Can Female Doctors Cure the Gender STEMM Gap? Evidence from Randomly Assigned General Practitioners

Girls who have female doctors in childhood are significantly more likely to pursue STEMM fields in their education. This exposure to female doctors can also improve their intergenerational mobility.

Introduction

Girls outperform boys in educational settings and yet are underrepresented in fields with high earnings, such as STEMM (Science, Technology, Engineering, Mathematics, and Medicine), which contributes significantly to the gender wage gap. Research has shown that role models may be one effective avenue for increasing female representation in STEMM. For instance, female students are more likely to pursue a STEMM field if their introductory class in that discipline was taught by female faculty, and mentoring young female economics professors can increase their likelihood of having top-tier publications and grants. However, current research on the “role model effect” has several limitations. The work primarily takes place within classrooms, and many of them focus on the effect of role models on older people (such as college students), rather than elementary and middle-school students.

Norway provides a unique opportunity to study the role model effect in younger children and in non-classroom settings. Due to its universal healthcare system, beginning in 2001, the government assigned every Norwegian resident a primary care doctor known as a General Practitioner (GP).
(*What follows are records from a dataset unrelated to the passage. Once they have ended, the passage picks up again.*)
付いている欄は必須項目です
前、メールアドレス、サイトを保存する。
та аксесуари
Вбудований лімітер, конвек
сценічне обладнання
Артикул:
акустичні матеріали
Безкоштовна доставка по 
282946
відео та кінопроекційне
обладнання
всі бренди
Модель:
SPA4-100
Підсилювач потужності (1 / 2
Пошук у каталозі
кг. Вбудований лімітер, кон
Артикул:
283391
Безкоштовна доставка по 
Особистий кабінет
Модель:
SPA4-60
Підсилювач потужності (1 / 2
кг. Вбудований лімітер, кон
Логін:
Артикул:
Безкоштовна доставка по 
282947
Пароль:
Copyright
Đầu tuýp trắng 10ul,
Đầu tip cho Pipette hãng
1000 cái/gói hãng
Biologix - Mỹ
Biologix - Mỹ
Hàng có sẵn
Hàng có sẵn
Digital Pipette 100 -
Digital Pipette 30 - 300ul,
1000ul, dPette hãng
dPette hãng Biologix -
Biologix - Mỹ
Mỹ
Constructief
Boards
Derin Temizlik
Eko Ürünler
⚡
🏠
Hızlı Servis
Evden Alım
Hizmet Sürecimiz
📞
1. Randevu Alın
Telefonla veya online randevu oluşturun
Researchers investigated whether Norwegian girls who were randomly assigned female GPs between 2002 and 2011—with whom they typically met twice a year—would be more likely to pursue STEMM fields as high school and college students because they had exposure to a female role model in a STEMM field when they were children.

Findings

Girls exposed to female doctors in childhood are significantly more likely to pursue traditionally male-dominated education programs in high school and college, such as STEMM. This effect is particularly strong in high-ability girls with parents who have low levels of education, suggesting that exposure to female doctors can contribute to reducing inequality and improving intergenerational mobility.
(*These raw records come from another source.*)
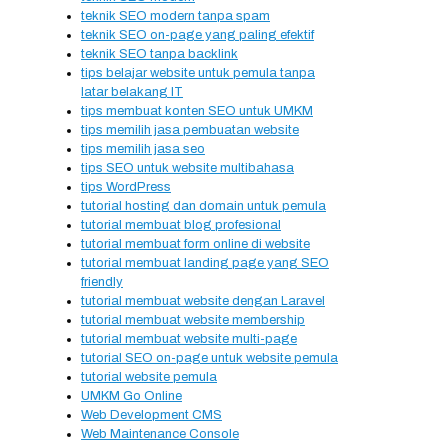
teknik SEO modern tanpa spam
teknik SEO on-page yang paling efektif
teknik SEO tanpa backlink
tips belajar website untuk pemula tanpa
latar belakang IT
tips membuat konten SEO untuk UMKM
tips memilih jasa pembuatan website
tips memilih jasa seo
tips SEO untuk website multibahasa
tips WordPress
tutorial hosting dan domain untuk pemula
tutorial membuat blog profesional
tutorial membuat form online di website
tutorial membuat landing page yang SEO
friendly
tutorial membuat website dengan Laravel
tutorial membuat website membership
tutorial membuat website multi-page
tutorial SEO on-page untuk website pemula
tutorial website pemula
UMKM Go Online
Web Development CMS
Web Maintenance Console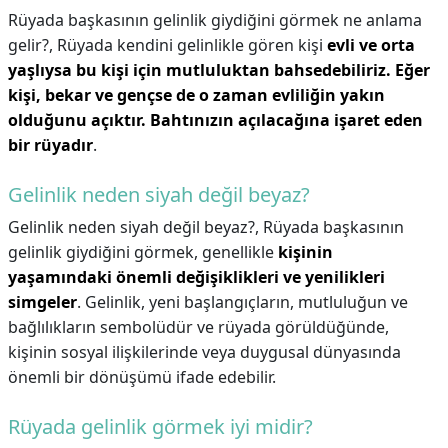
Rüyada başkasının gelinlik giydiğini görmek ne anlama
gelir?,
Rüyada kendini gelinlikle gören kişi
evli ve orta
yaşlıysa bu kişi için mutluluktan bahsedebiliriz.
Eğer
kişi, bekar ve gençse de o zaman evliliğin yakın
olduğunu açıktır.
Bahtınızın açılacağına işaret eden
bir rüyadır
.
Gelinlik neden siyah değil beyaz?
Gelinlik neden siyah değil beyaz?,
Rüyada başkasının
gelinlik giydiğini görmek, genellikle
kişinin
yaşamındaki önemli değişiklikleri ve yenilikleri
simgeler
. Gelinlik, yeni başlangıçların, mutluluğun ve
bağlılıkların sembolüdür ve rüyada görüldüğünde,
kişinin sosyal ilişkilerinde veya duygusal dünyasında
önemli bir dönüşümü ifade edebilir.
Rüyada gelinlik görmek iyi midir?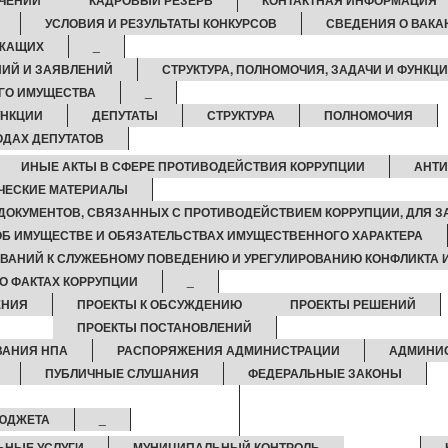
ЧЕНИИ
КАДРОВЫЙ РЕЗЕРВ
КОНТАКТНАЯ ИНФОРМАЦИЯ
УСЛОВИЯ И РЕЗУЛЬТАТЫ КОНКУРСОВ
СВЕДЕНИЯ О ВАК
УЖАЩИХ
_
ИЙ И ЗАЯВЛЕНИЙ
СТРУКТУРА, ПОЛНОМОЧИЯ, ЗАДАЧИ И ФУНКЦ
ГО ИМУЩЕСТВА
_
УНКЦИИ
ДЕПУТАТЫ
СТРУКТУРА
ПОЛНОМОЧИЯ
ОДАХ ДЕПУТАТОВ
ИНЫЕ АКТЫ В СФЕРЕ ПРОТИВОДЕЙСТВИЯ КОРРУПЦИИ
АНТИ
ЧЕСКИЕ МАТЕРИАЛЫ
ДОКУМЕНТОВ, СВЯЗАННЫХ С ПРОТИВОДЕЙСТВИЕМ КОРРУПЦИИ, ДЛЯ 
 ОБ ИМУЩЕСТВЕ И ОБЯЗАТЕЛЬСТВАХ ИМУЩЕСТВЕННОГО ХАРАКТЕРА
ВАНИЙ К СЛУЖЕБНОМУ ПОВЕДЕНИЮ И УРЕГУЛИРОВАНИЮ КОНФЛИКТА 
О ФАКТАХ КОРРУПЦИИ
_
ЕНИЯ
ПРОЕКТЫ К ОБСУЖДЕНИЮ
ПРОЕКТЫ РЕШЕНИЙ
ПРОЕКТЫ ПОСТАНОВЛЕНИЙ
ВАНИЯ НПА
РАСПОРЯЖЕНИЯ АДМИНИСТРАЦИИ
АДМИНИ
ПУБЛИЧНЫЕ СЛУШАНИЯ
ФЕДЕРАЛЬНЫЕ ЗАКОНЫ
БЮДЖЕТА
_
ЬНЫЕ УСЛУГИ
МУНИЦИПАЛЬНЫЙ КОНТРОЛЬ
  • Girls assigned to female primary care doctors in childhood are 4 percentage points more likely to choose a STEMM program in high school than girls with non-female primary care doctors.
    • Girls who were exposed to a female GP had a 0.047 unit increase in STEMM GPA.
    • Having female primary care doctors can close the gender gap in high school and college STEMM choice each by almost 20%. Girls assigned to female primary care doctors in childhood are 2 percentage points more likely to choose a STEMM program in college than girls with non-female primary care doctors.
  • Girls assigned to female primary care doctors were also more likely to perform better than girls with non-female primary care doctors in both STEMM and non-STEMM fields—although the impact was less for non-STEMM fields.
  • Having a female doctor in childhood did not significantly impact girls with mothers with a college degree or more. All statistically significant effects were found to be driven mainly by girls whose mothers had less than a college education.
  • Being assigned to male primary care doctors in childhood had no impact on boys’ eventual choice in educational fields nor on their academic performance.
Methodology

Researchers used Norwegian government’s administrative records of Norwegian residents born between 1988 and 1996 (and graduated from high school between 2006 and 2014), to investigate the impact of gender of the primary care doctor on girls’ long-term educational choices. The government data provided unique individual identifiers through which different sets of data from the universal healthcare system and the education system could be linked to individuals over time. The healthcare registry allowed researchers to track changes in a child’s government-assigned general practitioner (GP) due to causes outside of the patient’s control (such as the patient’s original GP was retiring) between 2002 and 2011. They then analyzed government records to see whether young girls who were randomly assigned a female GP would go on to make different life choices as high school and college students regarding STEMM education.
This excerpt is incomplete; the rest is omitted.